Martin Richard.(Bill Richard via Associated Press)

The family of Martin Richard will spend Labor Day saying thank you.

On Monday morning, some 2,000 runners will gather at TD Garden for a road race billed as a “Run For Gratitude” honoring first responders, including those who rushed to the finish line following the Boston Marathon bombings in April 2013.

“We try to lead by example, and we try to do, rather than just say,” said Martin’s father, Bill Richard, in a phone interview Thursday. “We’ve always been thankful to our first responders, but this is an opportunity for us to do. . . . It’s really more about us trying to stay true to our mission of providing opportunities for people to lead through community engagement. We try to do that by bringing folks together in a united way.”


The Richards have worked to honor the legacy of 8-year-old Martin since the bombings claimed his life. They launched the Martin Richard Foundation with a mission statement of supporting a world “where people recognize the humanity in others and model the decency needed for a united, compassionate, and inclusive community.”

Monday’s 5-mile run will be hosted by the foundation in partnership with the Boston Bruins Foundation and Dave McGillivray Sports Enterprises. Proceeds go to a McLean Hospital program that treats first responders.

Richard said the race, modeled on similar events at Fenway Park and Gillette Stadium, will be the first of its kind to start and finish on center ice at the Garden. “We couldn’t be more honored and more pleased to work with the Boston Bruins Foundation and TD Garden,” he said.

The McLean’s program, launched after the bombings, helps first responders grappling with traumatic events on the job.

The race route will begin at the Garden and snake through downtown past the Common into Back Bay, where runners will then loop back, eventually crossing a finish line at the Garden beneath 23 championship banners that hang from the rafters, organizers said.
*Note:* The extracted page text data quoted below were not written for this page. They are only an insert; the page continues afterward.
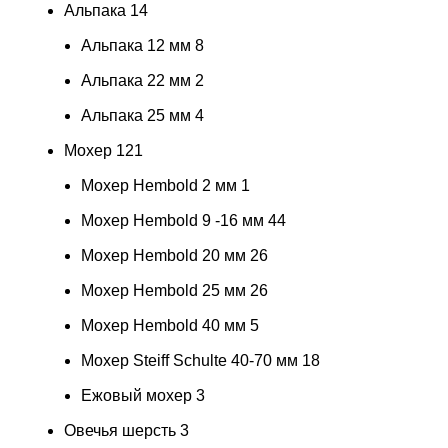
Альпака
14
Альпака 12 мм
8
Альпака 22 мм
2
Альпака 25 мм
4
Мохер
121
Мохер Hembold 2 мм
1
Мохер Hembold 9 -16 мм
44
Мохер Hembold 20 мм
26
Мохер Hembold 25 мм
26
Мохер Hembold 40 мм
5
Мохер Steiff Schulte 40-70 мм
18
Ежовый мохер
3
Овечья шерсть
3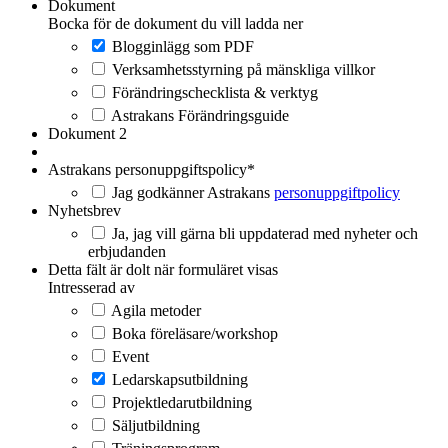
Dokument
Bocka för de dokument du vill ladda ner
Blogginlägg som PDF
Verksamhetsstyrning på mänskliga villkor
Förändringschecklista & verktyg
Astrakans Förändringsguide
Dokument 2
Astrakans personuppgiftspolicy
*
Jag godkänner Astrakans
personuppgiftpolicy
Nyhetsbrev
Ja, jag vill gärna bli uppdaterad med nyheter och
erbjudanden
Detta fält är dolt när formuläret visas
Intresserad av
Agila metoder
Boka föreläsare/workshop
Event
Ledarskapsutbildning
Projektledarutbildning
Säljutbildning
Registration is $45 per person and open online at www.TDGarden.com/MR8K, and runners can also sign up in person before the race on Monday morning.

“Through our work at the Martin Richard Foundation, and with incredible partners like TD Garden, the Boston Bruins Foundation and public safety officials, we continue to see that there are so many individuals across our community who respond to adversity with kindness and selflessness,” Richard said in a statement released by the foundation. “That’s why the proceeds from this year’s MR8K will benefit first responders and all those who stand up for others when it would be easier to do nothing at all. It is our way of saying thank you to them for what they did for us and do for others every day.”

Boston Police Commissioner William Gross praised the race organizers in a statement.

“I would like to take this opportunity to thank the Martin Richard Foundation, The Boston Bruins Foundation, TD Banknorth Garden, and the Dave McGillivray Sports Enterprises for their continued dedication to recognizing First Responders across the nation,” Gross said. “It is an honor to see the ongoing commitment to community betterment through these organizations.”

Richards’ words were echoed by Charlie Jacobs, the Bruins’ chief executive officer who also heads the team’s charitable foundation.

“It is an honor to be given the opportunity to support the values of sportsmanship, inclusion, kindness and peace that the Martin Richard Foundation promotes through its work in the community,” Jacobs said in the statement. “Thank you to the Richard family and all of those involved in the MR8K A Run for Gratitude for allowing TD Garden and the Boston Bruins Foundation to play a role in what will be an inspiring and memorable event.”